16. There is no attempt made in the affidavit to show that the nature of the work in the posts of AG-I or AG-II was such that it requires higher efficiency which could be expected only from graduates and not from non-graduates. In other words, there is nothing in the said affidavit to establish a nexus between the amendments and the alleged object of higher efficiency in the promotional posts of AG-I or AG-II. In the counter affidavit filed by a non-graduate respondent in the writ petition as early as in October, 1996, it was categorically stated that the duties to be carried ut by the persons holding the posts of AG-I and AG- II could be performed with equal efficiency by graduates as well as non-graduates. It was stated that the nature of the work in the two posts did not warrant a classification as graduates or non-graduates. It was pointed out that all the posts of AG-I and AG-III are clerical, non-selectional and non managerial. Along with the counter affidavit, the `job descriptions' of the three posts was also filed as an annexure. A perusal thereof shows that the nature of the work is not such as to make differentiation between graduates and non-graduates. It is seen from the `job descriptions' that a person holding the post of AG-III could be assigned with the same work as required to be performed by AG-I and AG-II but under close and immediate supervision of the supervisor. The Typists and Telephone operators are also expected to perform other duties listed for AG-III as required by their superiors. It is thus clear from the `job descriptions' that the duties performed by the typists and Telephone Operators as well as AG-III are similar in nature excepting that the typists and Telephone Operators are also attending to technical work on account of their technical qualification. None of the above matters has been touched upon by the Corporation in the additional affidavit filed as late as in May, 1998. This aspect has been rightly commented upon by learned counsel of the non-graduates.

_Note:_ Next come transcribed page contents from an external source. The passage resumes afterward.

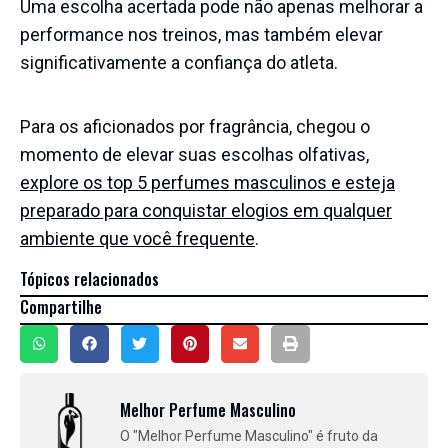
Uma escolha acertada pode não apenas melhorar a
performance nos treinos, mas também elevar
significativamente a confiança do atleta.
Para os aficionados por fragrância, chegou o
momento de elevar suas escolhas olfativas,
explore os top 5 perfumes masculinos e esteja
preparado para conquistar elogios em qualquer
ambiente que você frequente
.
Tópicos relacionados
Compartilhe
Melhor Perfume Masculino
O "Melhor Perfume Masculino" é fruto da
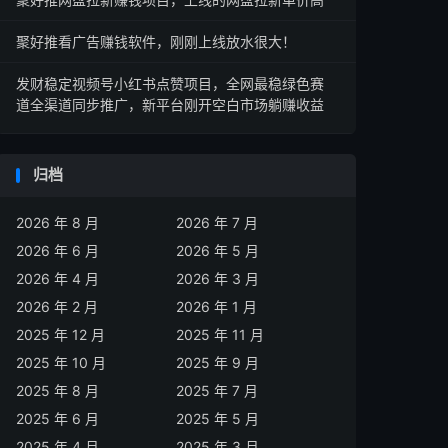
聚好推看广告赚钱软件，刚刚上线放水很大！
发财稳定视频号小红书点赞项目，全网最稳绿色赛
道全渠道同步推广，新平台刚开空白市场躺赚收益
归档
2026 年 8 月
2026 年 7 月
2026 年 6 月
2026 年 5 月
2026 年 4 月
2026 年 3 月
2026 年 2 月
2026 年 1 月
2025 年 12 月
2025 年 11 月
2025 年 10 月
2025 年 9 月
2025 年 8 月
2025 年 7 月
2025 年 6 月
2025 年 5 月
2025 年 4 月
2025 年 3 月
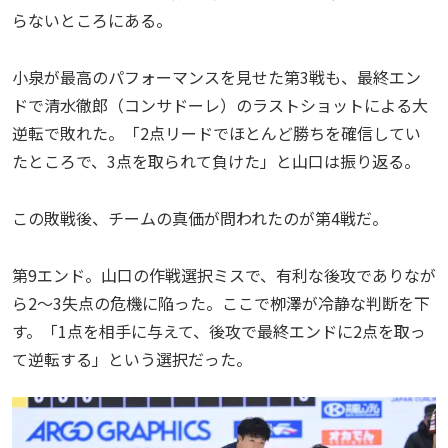
らないところにある。
小泉が最高のパフォーマンスを見せた第3戦も、最終エン
ドで清水徹郎（コンサドーレ）のラストショットによる大
逆転で敗れた。「2点リードでほとんど勝ちを確信してい
たところで、3点を取られて負けた」と山口は振り返る。
この敗戦後、チームの真価が問われたのが第4戦だ。
第9エンド。山口の作戦選択ミスで、有利な後攻でありなが
ら2〜3失点の危機に陥った。ここで栁澤が冷静な判断を下
す。「1点を相手に与えて、後攻で最終エンドに2点を取っ
て逆転する」という選択だった。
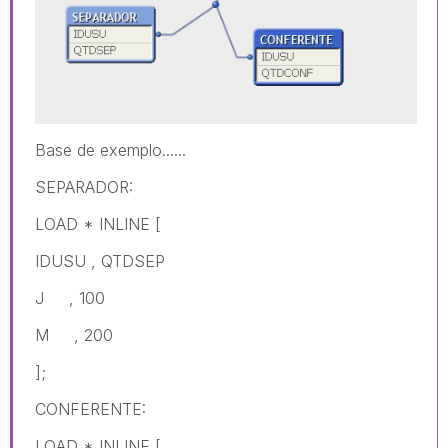
Base de exemplo......
SEPARADOR:
LOAD * INLINE [
IDUSU , QTDSEP
J , 100
M , 200
];
CONFERENTE:
LOAD * INLINE [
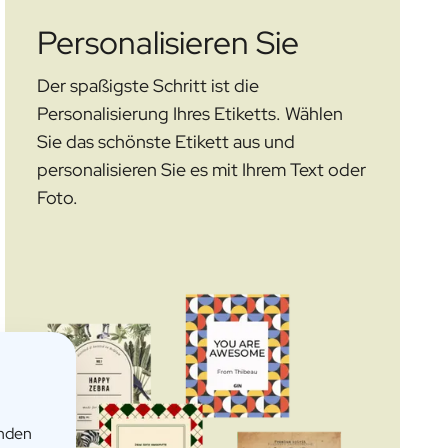
Personalisieren Sie
Der spaßigste Schritt ist die
Personalisierung Ihres Etiketts. Wählen
Sie das schönste Etikett aus und
personalisieren Sie es mit Ihrem Text oder
Foto.
enden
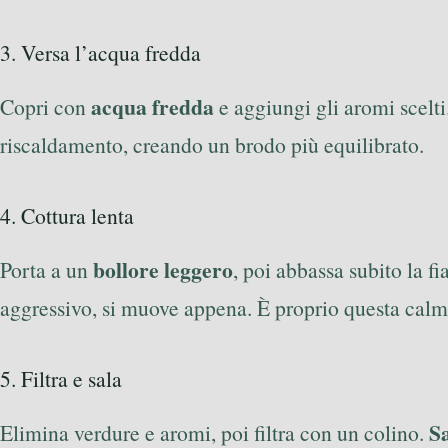
3. Versa l’acqua fredda
acqua fredda
Copri con
e aggiungi gli aromi scelt
riscaldamento, creando un brodo più equilibrato.
4. Cottura lenta
bollore leggero
Porta a un
, poi abbassa subito la 
aggressivo, si muove appena. È proprio questa calm
5. Filtra e sala
Sa
Elimina verdure e aromi, poi filtra con un colino.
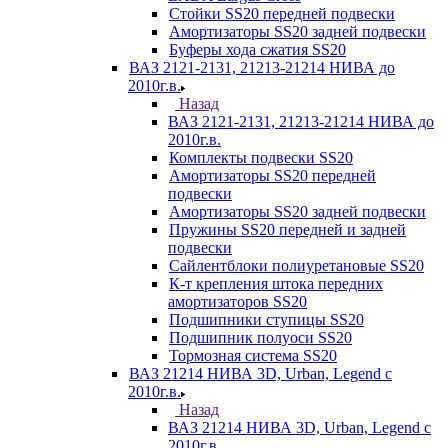
Стойки SS20 передней подвески
Амортизаторы SS20 задней подвески
Буферы хода сжатия SS20
ВАЗ 2121-2131, 21213-21214 НИВА до
2010г.в.
Назад
ВАЗ 2121-2131, 21213-21214 НИВА до
2010г.в.
Комплекты подвески SS20
Амортизаторы SS20 передней
подвески
Амортизаторы SS20 задней подвески
Пружины SS20 передней и задней
подвески
Сайлентблоки полиуретановые SS20
К-т крепления штока передних
амортизаторов SS20
Подшипники ступицы SS20
Подшипник полуоси SS20
Тормозная система SS20
ВАЗ 21214 НИВА 3D, Urban, Legend c
2010г.в.
Назад
ВАЗ 21214 НИВА 3D, Urban, Legend c
2010г.в.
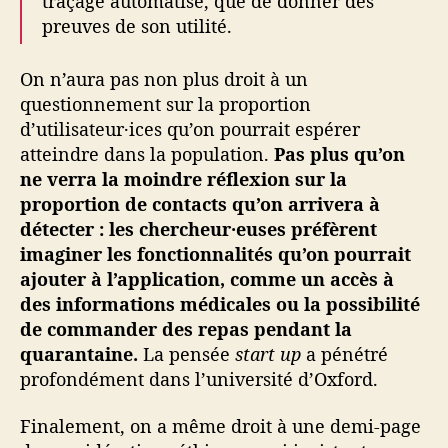
traçage automatisé, que de donner des
preuves de son utilité.
On n’aura pas non plus droit à un
questionnement sur la proportion
d’utilisateur·ices qu’on pourrait espérer
atteindre dans la population.
Pas plus qu’on
ne verra la moindre réflexion sur la
proportion de contacts qu’on arrivera à
détecter : les chercheur·euses préfèrent
imaginer les fonctionnalités qu’on pourrait
ajouter à l’application, comme un accès à
des informations médicales ou la possibilité
de commander des repas pendant la
quarantaine.
La pensée
start up
a pénétré
profondément dans l’université d’Oxford.
Finalement, on a même droit à une demi-page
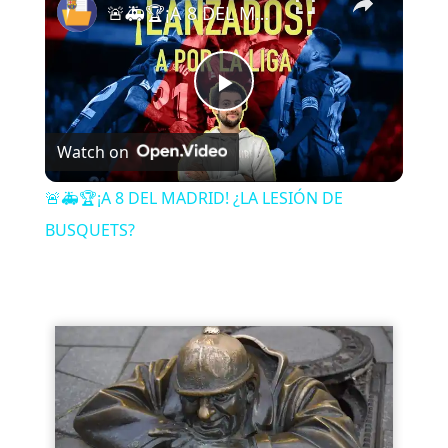
🚨🚑🏆¡A 8 DEL MADRID! ¿LA LESIÓN DE BUSQUETS?
P
Watch on
l
🚨🚑🏆¡A 8 DEL MADRID! ¿LA LESIÓN DE
a
BUSQUETS?
y
V
i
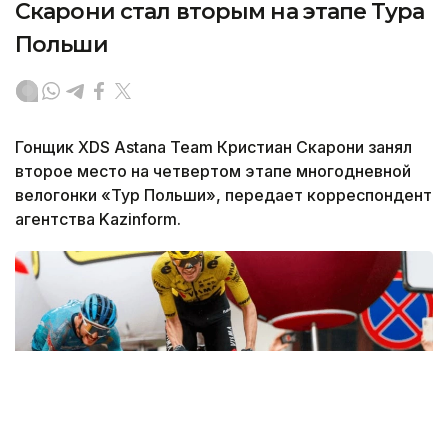
Скарони стал вторым на этапе Тура
Польши
Гонщик XDS Astana Team Кристиан Скарони занял
второе место на четвертом этапе многодневной
велогонки «Тур Польши», передает корреспондент
агентства Kazinform.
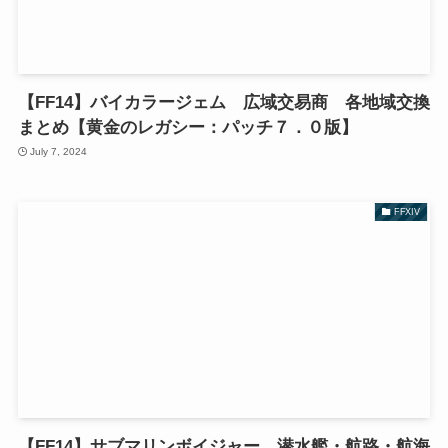
【FF14】バイカラージェム 広域交易商 各地域交換
まとめ【黄金のレガシー：パッチ７．０版】
July 7, 2024
FFXIV
【FF14】サブマリンボイジャー 潜水艦・航路・航海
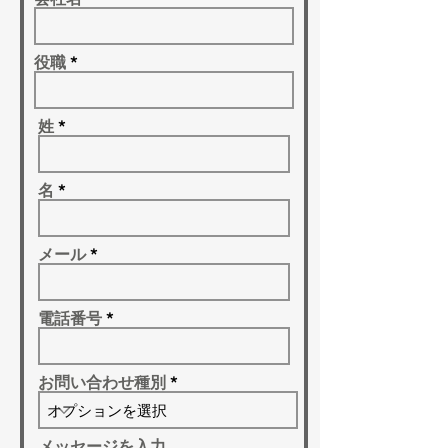
役職
姓
名
メール
電話番号
お問い合わせ種別
メッセージを入力...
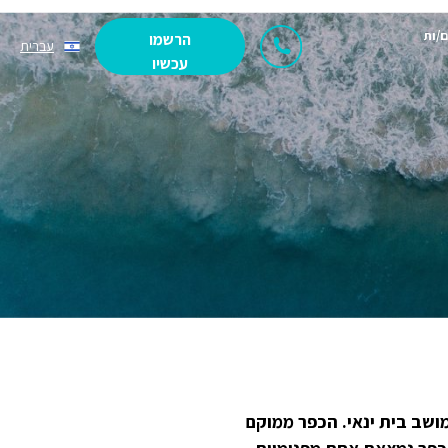
ם/ות
הרשמו
עברית
עכשיו
מושב בית ינאי. הכפר ממוקם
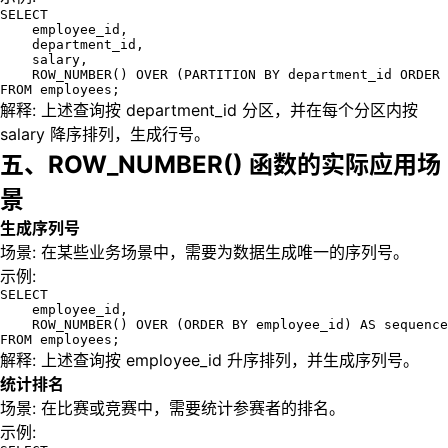
SELECT 

    employee_id, 

    department_id,

    salary,

    ROW_NUMBER() OVER (PARTITION BY department_id ORDER 
FROM employees;
解释: 上述查询按 department_id 分区，并在每个分区内按
salary 降序排列，生成行号。
五、ROW_NUMBER() 函数的实际应用场
景
生成序列号
场景: 在某些业务场景中，需要为数据生成唯一的序列号。
示例:
SELECT 

    employee_id, 

    ROW_NUMBER() OVER (ORDER BY employee_id) AS sequence
FROM employees;
解释: 上述查询按 employee_id 升序排列，并生成序列号。
统计排名
场景: 在比赛或竞赛中，需要统计参赛者的排名。
示例:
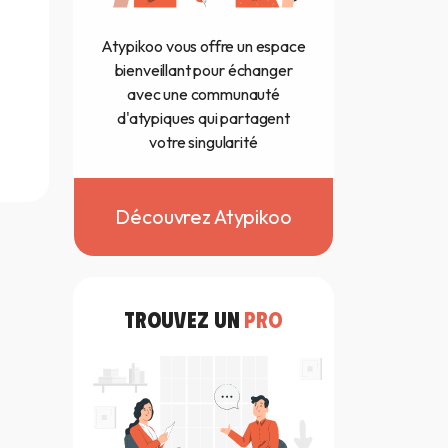
Atypikoo vous offre un espace
bienveillant pour échanger
avec une communauté
d'atypiques qui partagent
votre singularité
Découvrez Atypikoo
TROUVEZ UN
PRO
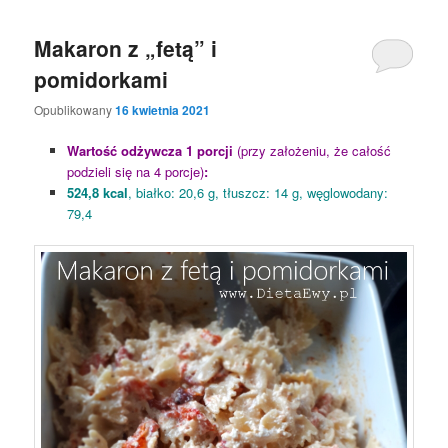
Makaron z „fetą” i
pomidorkami
Opublikowany
16 kwietnia 2021
Wartość odżywcza 1 porcji
(przy założeniu, że całość
podzieli się na 4 porcje)
:
524,8 kcal
, białko: 20,6 g, tłuszcz: 14 g, węglowodany:
79,4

17. In the counter affidavit filed on behalf of the non-graduates with our permission in the course of hearing in reply to the additional affidavit of the Corporation, it is reiterated that the non-graduates are performing the same duties as the graduates. The following passages in the said counter affidavit are relevant :- "The job description of Assistant Grade III and Assistant Grade II annexed by the deponent in his counter affidavit filed in the writ petition is marked as Annexure C-9 which is in the paper book of the writ petition from page Nos. 394 to 410. No justification whatsoever has been offered to the impugned amendments except a vague and self serving statement that efficiency was "affected" or "vitiated" to a great exrtent. The burden which the food Corporation of India was agreed to discharge was to show how having regard to the nature of duties of the pst, efficiency was affected. This burden has not even been attempted to be discharged.

The picture presented in para 3 of the affidavit tends t present a misleading picture as if the 30th amendment was introduced in order not to equate the typists and telephone operators with such of those AG.III [Gen] who possess qualification of graduation. These matriculate Asst. Gr.III [Gen] [Depot] were/are performing the duties of AG.III on par with Assistants Gr. III who possess qualification of Graduation. The duties and responsibilities of all the AG.III are one and the same and the salary paid is also the same.

It is reiterated that the typists apart from typing work are also attending to the work of AG.III as required in the job description.

The very fact that the work of AG.III [G] [Depot] are being carried out smoothly irrespective of officials possessing qualification f matriculation or graduation until this day clearly demonstrates that the qualification of matriculation is adequate to carry ut the nature of work prescribed for Assistant Grade III [Gen] and Assistant Grade III [Depot]. The nature of work prescribed in the job description vouches for this argument. It is also submitted that had the FCI management not been satisfied with the efficiency of the officials with qualification of matriculation as stated in the 3rd para of the affidavit it would not have gradually enhanced the quota from 10% to 20% and then to 30% for category IV employees [with minimum qualification of matriculation] for promotion to the post of AG. III (annexed as Annexure A-I).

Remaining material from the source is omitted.